Dinosaurs enduring popularity with children (quite a few adults as well), is an area that has been explored frequently.  Team member, “Dinosaur Mike”, part of the company’s teaching team was interviewed by the BBC on this subject and he hypothesised:

“Dinosaurs are never really out of the media, so children are exposed to prehistoric animals such as Diplodocus and Tyrannosaurus rex from an early age.  When talking to Mums and Dads we know how proud they are when their son or daughter explains all about their favourite dinosaur.  With so many facts and figures associated with these prehistoric reptiles, they do help sow the seeds for an appreciation of life- long learning.”

Her Reception class loved the idea of Achievosaurs right from the start, but we wanted to know which was Lori’s own favourite.  Lori declared that she was very fond of them all as the encouragement these soft toys had given to her charges, getting them to think about learning skills and to develop positive behaviours, was of real benefit.

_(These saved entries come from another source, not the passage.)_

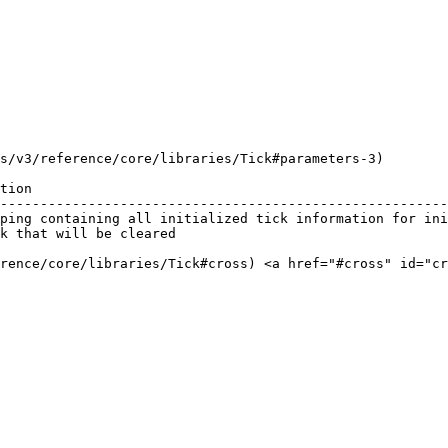
s/v3/reference/core/libraries/Tick#parameters-3)

tion                                                    
--------------------------------------------------------
ping containing all initialized tick information for ini
k that will be cleared                                  
erence/core/libraries/Tick#cross) <a href="#cross" id="cr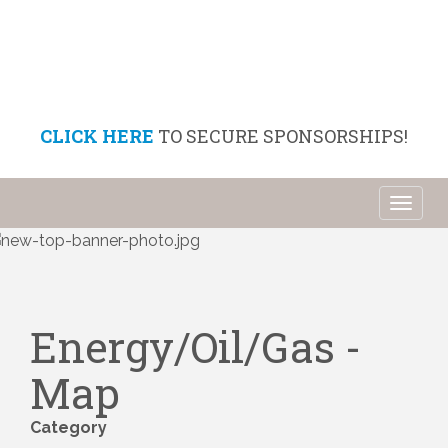
CLICK HERE
TO SECURE SPONSORSHIPS!
Toggl
naviga
Energy/Oil/Gas -
Map
Category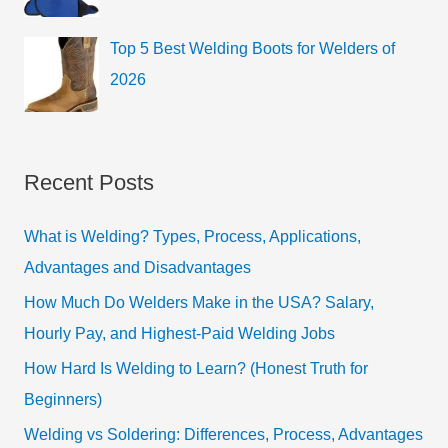
Top 5 Best Welding Boots for Welders of
2026
Recent Posts
What is Welding? Types, Process, Applications,
Advantages and Disadvantages
How Much Do Welders Make in the USA? Salary,
Hourly Pay, and Highest-Paid Welding Jobs
How Hard Is Welding to Learn? (Honest Truth for
Beginners)
Welding vs Soldering: Differences, Process, Advantages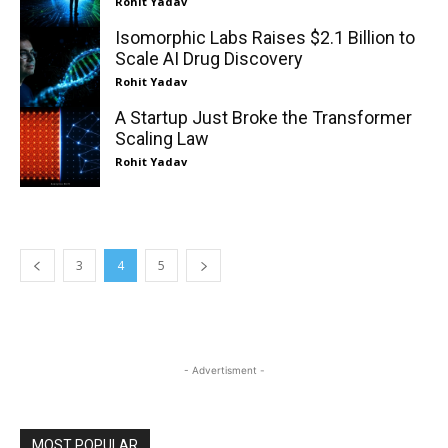
Rohit Yadav
Isomorphic Labs Raises $2.1 Billion to
Scale AI Drug Discovery
Rohit Yadav
A Startup Just Broke the Transformer
Scaling Law
Rohit Yadav
3
4
5
- Advertisment -
MOST POPULAR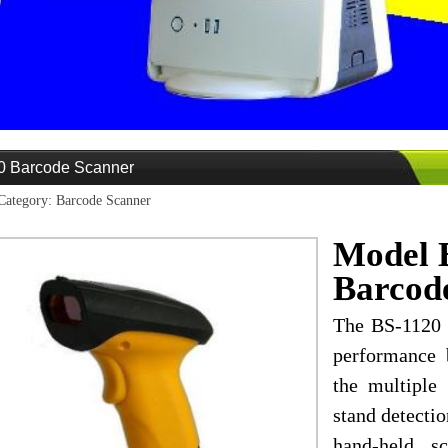
0 Barcode Scanner
Category: Barcode Scanner
Model 
Barcod
The BS-1120 i
performance 
the multiple
stand detectio
hand-held s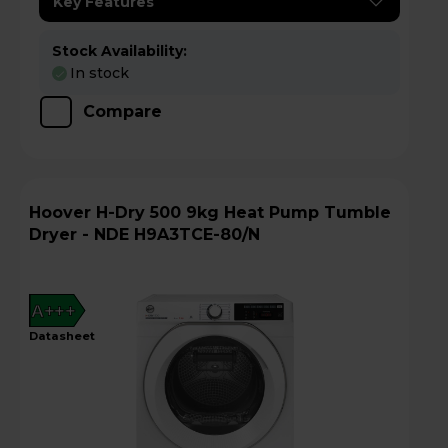
Key Features
Stock Availability:
In stock
Compare
Hoover H-Dry 500 9kg Heat Pump Tumble
Dryer - NDE H9A3TCE-80/N
A+++
datasheet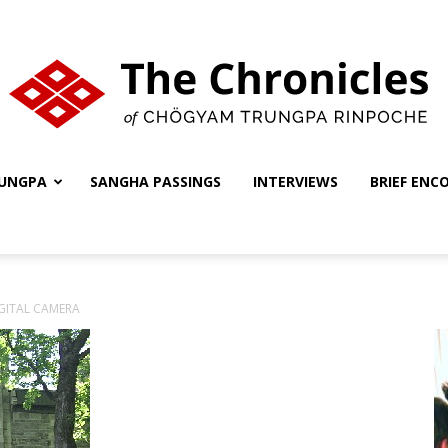
UNGPA
SANGHA PASSINGS
INTERVIEWS
BRIEF ENC
The
GITAL CAMERA
Chronicles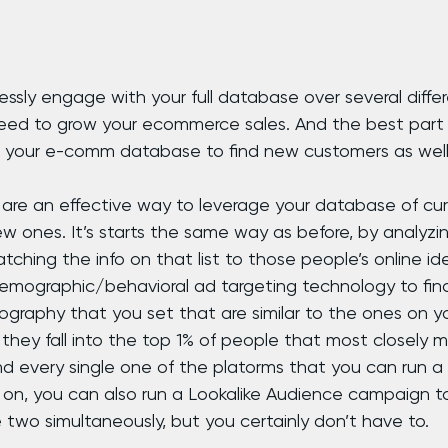
s
ssly engage with your full database over several differ
teed to grow your ecommerce sales. And the best part 
 your e-comm database to find new customers as well
 are an effective way to leverage your database of cu
w ones. It’s starts the same way as before, by analyzin
tching the info on that list to those people’s online ide
emographic/behavioral ad targeting technology to fin
graphy that you set that are similar to the ones on you
t they fall into the top 1% of people that most closely m
nd every single one of the platorms that you can run 
n, you can also run a Lookalike Audience campaign to
he two simultaneously, but you certainly don’t have to.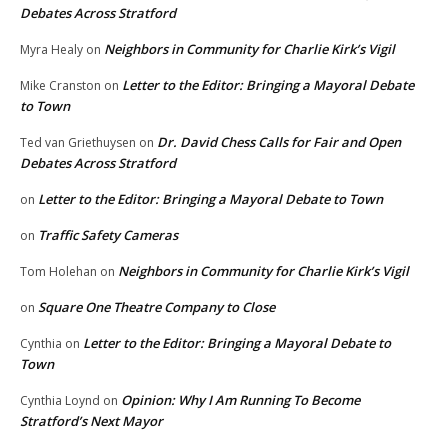
Debates Across Stratford
Neighbors in Community for Charlie Kirk’s Vigil
Myra Healy
on
Letter to the Editor: Bringing a Mayoral Debate
Mike Cranston
on
to Town
Dr. David Chess Calls for Fair and Open
Ted van Griethuysen
on
Debates Across Stratford
Letter to the Editor: Bringing a Mayoral Debate to Town
on
Traffic Safety Cameras
on
Neighbors in Community for Charlie Kirk’s Vigil
Tom Holehan
on
Square One Theatre Company to Close
on
Letter to the Editor: Bringing a Mayoral Debate to
Cynthia
on
Town
Opinion: Why I Am Running To Become
Cynthia Loynd
on
Stratford’s Next Mayor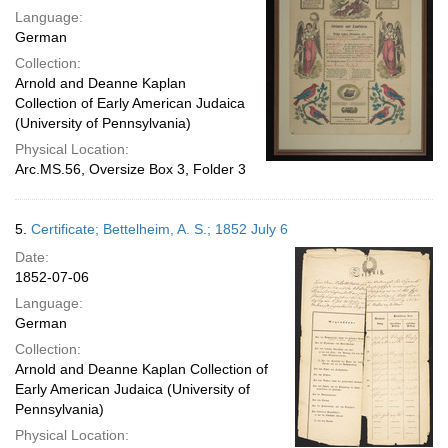
Language:
German
Collection:
Arnold and Deanne Kaplan
Collection of Early American Judaica
(University of Pennsylvania)
Physical Location:
Arc.MS.56, Oversize Box 3, Folder 3
5.
Certificate; Bettelheim, A. S.; 1852 July 6
Date:
1852-07-06
Language:
German
Collection:
Arnold and Deanne Kaplan Collection of
Early American Judaica (University of
Pennsylvania)
Physical Location: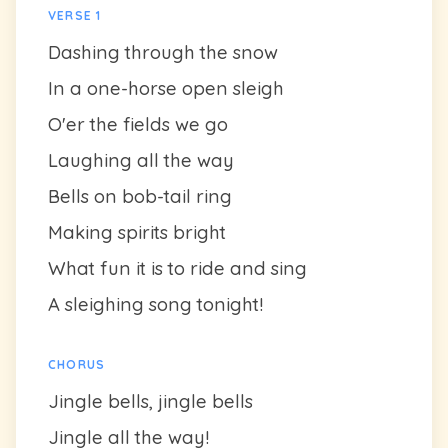
VERSE 1
Dashing through the snow
In a one-horse open sleigh
O'er the fields we go
Laughing all the way
Bells on bob-tail ring
Making spirits bright
What fun it is to ride and sing
A sleighing song tonight!
CHORUS
Jingle bells, jingle bells
Jingle all the way!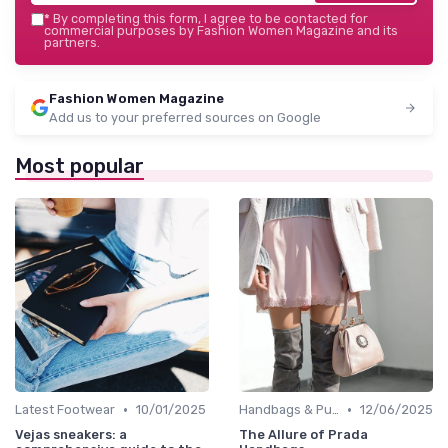
*
By completing this form, I agree to be contacted for
commercial purposes by Fashion Women Magazine and its
partners.
Fashion Women Magazine
Add us to your preferred sources on Google
Most popular
•
•
Latest Footwear
10/01/2025
Handbags & Purses
12/06/2025
Vejas sneakers: a
The Allure of Prada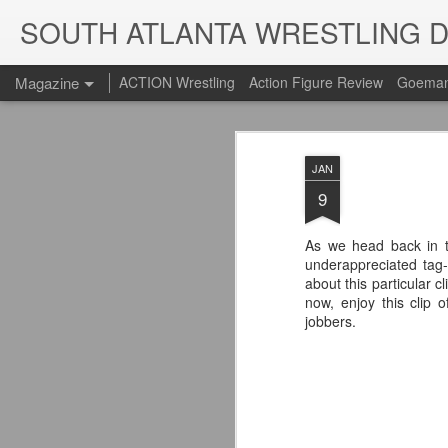
SOUTH ATLANTA WRESTLING 
Magazine
ACTION Wrestling
Action Figure Review
Goeman
JAN
9
As we head back in t
underappreciated ta
about this particular cl
now, enjoy this clip
jobbers.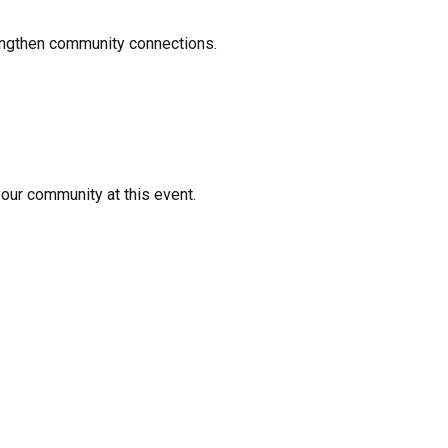
rengthen community connections.
your community at this event.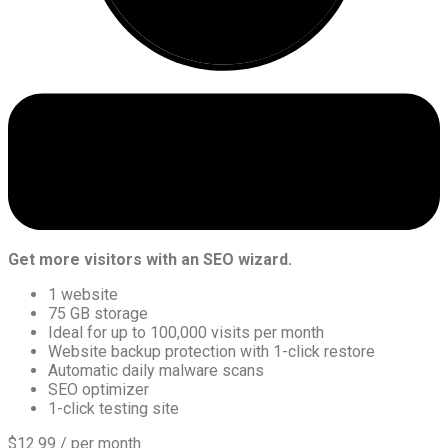
Get more visitors with an SEO wizard.
1 website
75 GB storage
Ideal for up to 100,000 visits per month
Website backup protection with 1-click restore
Automatic daily malware scans
SEO optimizer
1-click testing site
$12.99
/ per month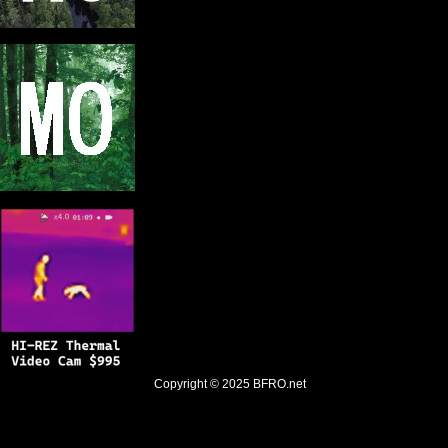
Copyright © 2025
BFRO.net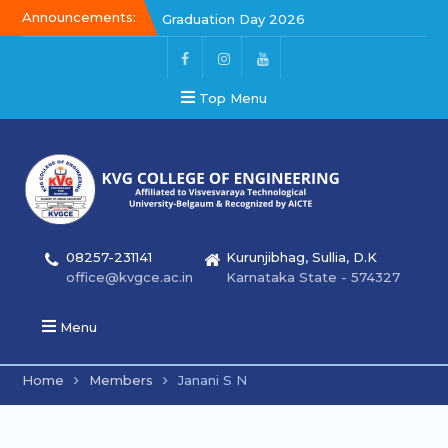
Announcements:
Graduation Day 2026
Kalakar 2026
Graduation Day 2026
Top Menu
08257-231141
Kurunjibhag, Sullia, D.K
office@kvgce.ac.in
Karnataka State - 574327
Menu
Home
Members
Janani S N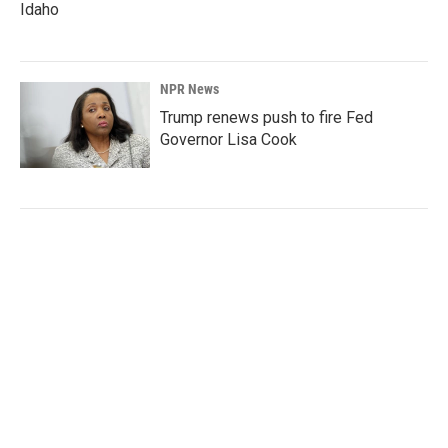
Idaho
NPR News
Trump renews push to fire Fed
Governor Lisa Cook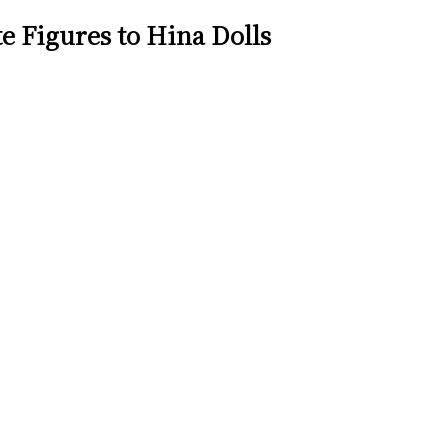
e Figures to Hina Dolls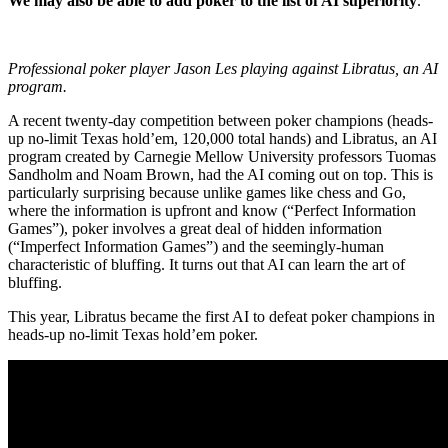
We may also be able to add poker to the list of AI superiority
.
Professional poker player Jason Les playing against Libratus, an AI
program.
A recent twenty-day competition between poker champions (heads-
up no-limit Texas hold’em, 120,000 total hands) and
Libratus, an AI
program created by Carnegie Mellow University professors
Tuomas
Sandholm and Noam Brown, had the AI coming out on top. This is
particularly surprising because unlike games like chess and Go,
where the information is upfront and know (“Perfect Information
Games”), poker involves a great deal of hidden information
(“Imperfect Information Games”) and the seemingly-human
characteristic of bluffing. It turns out that AI can learn the art of
bluffing.
This year, Libratus became the first AI to defeat poker champions in
heads-up no-limit Texas hold’em poker.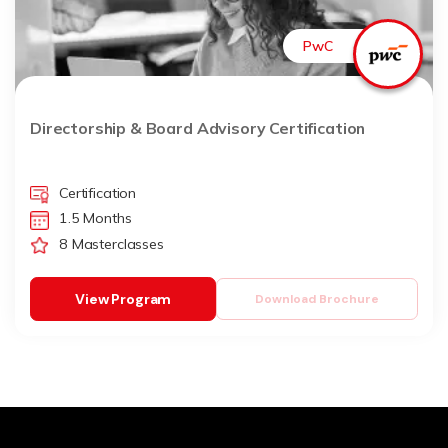
PwC
Directorship & Board Advisory Certification
Certification
1.5 Months
8 Masterclasses
View Program
Download Brochure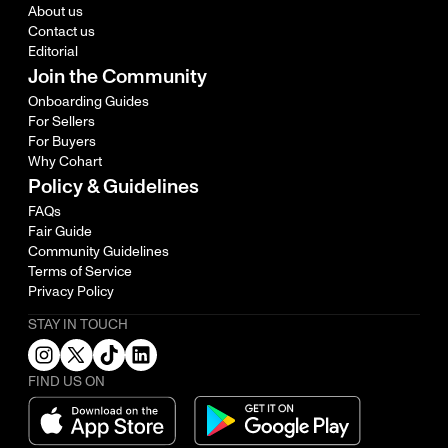
About us
Contact us
Editorial
Join the Community
Onboarding Guides
For Sellers
For Buyers
Why Cohart
Policy & Guidelines
FAQs
Fair Guide
Community Guidelines
Terms of Service
Privacy Policy
STAY IN TOUCH
FIND US ON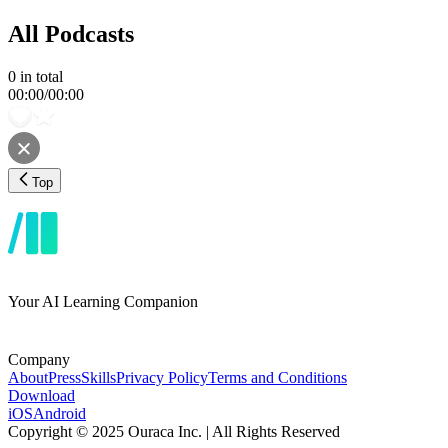
All Podcasts
0
in total
00:00
/
00:00
Top
Your AI Learning Companion
Company
About
Press
Skills
Privacy Policy
Terms and Conditions
Download
iOS
Android
Copyright © 2025 Ouraca Inc. | All Rights Reserved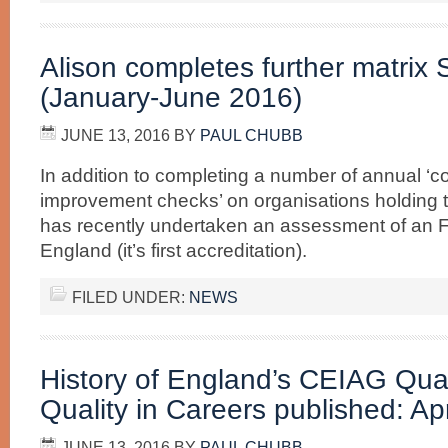
Alison completes further matrix
(January-June 2016)
JUNE 13, 2016
BY
PAUL CHUBB
In addition to completing a number of annual ‘c
improvement checks’ on organisations holding t
has recently undertaken an assessment of an F
England (it’s first accreditation).
FILED UNDER:
NEWS
History of England’s CEIAG Qua
Quality in Careers published: Ap
JUNE 13, 2016
BY
PAUL CHUBB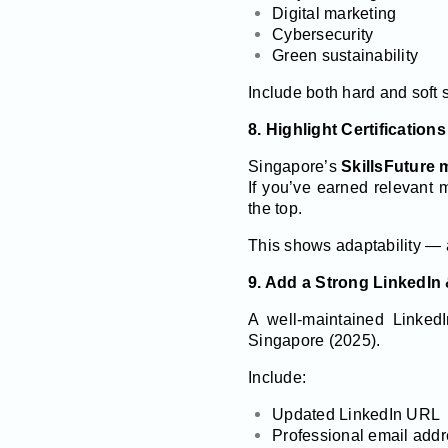
Digital marketing
Cybersecurity
Green sustainability
Include both hard and soft sk
8. Highlight Certificatio
Singapore’s
SkillsFuture
If you’ve earned relevant m
the top.
This shows adaptability — a 
9. Add a Strong LinkedIn
A well-maintained LinkedIn
Singapore (2025).
Include:
Updated LinkedIn URL
Professional email add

“It has been fantastic to hear the children identifying what they need to do in order to move their learning on, for example, suggesting they need to be a “Stickasaurus,” which concentrates, in order to learn their letters or a “Solveosaurus rex,” which makes links between ideas, when faced with a problem.  However, if I had to pick one favourite Achievosaur, I think it would be Tryatops”.

Lori explained:

“There is sometimes a perception that learning is just for “clever” children, and I think Tryatops helps to teach children that no matter what the activity or skill level, we can ALL try our best, never give up and in consequence, achieve.”

Tryatops – Based on the Horned Dinosaur Triceratops

An excellent replica of a Triceratops.

An excellent replica of a Triceratops.

Picture Credit: Safari Ltd/Everything Dinosaur

Not being discouraged, even when experimental results don’t quite turn out as expected, is an important aspect of scientific working.  Lessons learned early in life will help pupils face future challenges with more confidence.

In conclusion, we asked Lori if she could design her very own dinosaur what would it be like?

“The Achievosaurs were my first design attempt, with specific characteristics and names, to tie in with the Early Years Characteristics of Effective Learning.  I had a lot of fun inventing and writing about them and I couldn’t be more delighted that other Early Years professionals and schools have found the concept useful.  However, I’ve recently been thinking about the PSE side of things [personal, social and emotional development]: could an Achievosaur help children to take account of one another’s ideas (an Early Learning Goal) or be thoughtful/helpful?  What about a Respectadocus?  Now that the toys are back in production, anything is possible! “

At Everything Dinosaur we have had the privilege of working with a number of dedicated teaching professionals who have adopted and adapted dinosaur soft toys to assist them with their own learning objectives.  As a result, we have come across a large number of different Achievosaurs all aimed at reinforcing appropriate behaviours and encouraging the development of life-long learning.

Thank you Lori for being a wonderful “Shareosaurus” and sharing your story with us.